Yones: At the NYSE, we’re building a market structure that can support and grow alongside significant industry growth. We are the ‘E’ in ETFs, and we are always focused on shaping the next developments in capital markets for the ETF industry.
In 2020 we are evolving different models for ETF trading, and plan to offer ETF issuers even more choice. Later this year we’ll offer issuers to be able to choose the Designated Market Maker model for their ETFs, which is the hallmark of the New York Stock Exchange Floor. We’re excited to debut this model to the ETF industry and to extend the benefits of state-of-the-art technology combined with human judgment and accountability.
JIE: Looking back at 2019, Fixed Income ETFs was one of the main stories. Do you think that will continue in 2020 and beyond, and are there other trends that you think are going to define the next few years?
Yones: There was over $155 billion in net cash flow last year into fixed income ETFs which is impressive considering there’s still considerable uncovered ground for product development in the space. We believe that continues into 2020 as asset managers grow and develop their product offer in this space. ICE Data Services notably has been developing and acquiring many of the major indices not yet covered by ETFs, and as result we have a lot to offer asset managers looking to take advantage of this trend.
JIE: If you had one piece of advice for the ETF industry looking forward into the future what would that be?
Yones: This is applicable to more than just our industry – anyone who wakes up every day ready to go out to learn something new will continue to be better off. The ETF industry is evolving and the regulatory, capital markets and competitive landscapes continue to change. So if you wake up every day and learn something new, then you’re well positioned to evolve alongside the industry and find new avenues to success.
JIE: If you had a super-power, what one thing would you change in the ETF space?
Yones: Perfect trading for every ETF every single day!
JIE: You’ll be speaking at the upcoming Inside ETFs event in Florida which kicks off January 24. Can you tell us a bit about your session on the SEC ruling on non-transparent ETFs and implications for asset managers and investors?
Yones: As I mentioned, I think this is the most exciting time for the ETF industry in the last decade. The opportunity set is real and it’s available to everyone.

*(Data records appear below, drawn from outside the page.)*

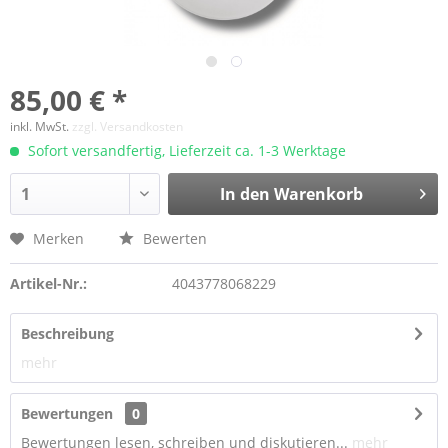
85,00 € *
inkl. MwSt.
zzgl. Versandkosten
Sofort versandfertig, Lieferzeit ca. 1-3 Werktage
In den Warenkorb
Merken
Bewerten
Artikel-Nr.:
4043778068229
Beschreibung
mehr
Bewertungen
0
Bewertungen lesen, schreiben und diskutieren...
mehr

The idea that a traditional fund manager will now, pending all approvals and products going live, be able to apply their exact same modelling and alpha generating investment behavior within the ETF wrapper is a win-win-win across every part of the business. Active managers will have access to the benefits of increased efficiencies and a distribution model that is truly global – in a wrapper that can reduce the total cost of investment.
Our session will cover all of the different active non-transparent models that are currently approved by the Investment Management division of the SEC. The NYSE ETF Team is working with every single model and we are excited to list and trade them on our Exchanges.
I would highly encourage anyone with questions to attend this session and connect with me and my team to talk through plans afterwards.
JIE: What’s work life balance for you and how do you achieve it?
Yones: I think work life balance differs for everyone. I fall back on my ‘be in the moment’ mantra. Stephen Covey talks about this process and includes a great exercise in his book to help achieve personal balance: write down a list of the most important things to you in your life e.g. personal health, your overall wealth, success in your career, family time, time with your partner, time playing a sport, reading time, etc. and force yourself to rank them top to bottom.
It challenges you to be honest with yourself, and then his book teaches you to build your life around the list, which is easier said than done. However I can tell you that continually going through the exercise helps keep you on track.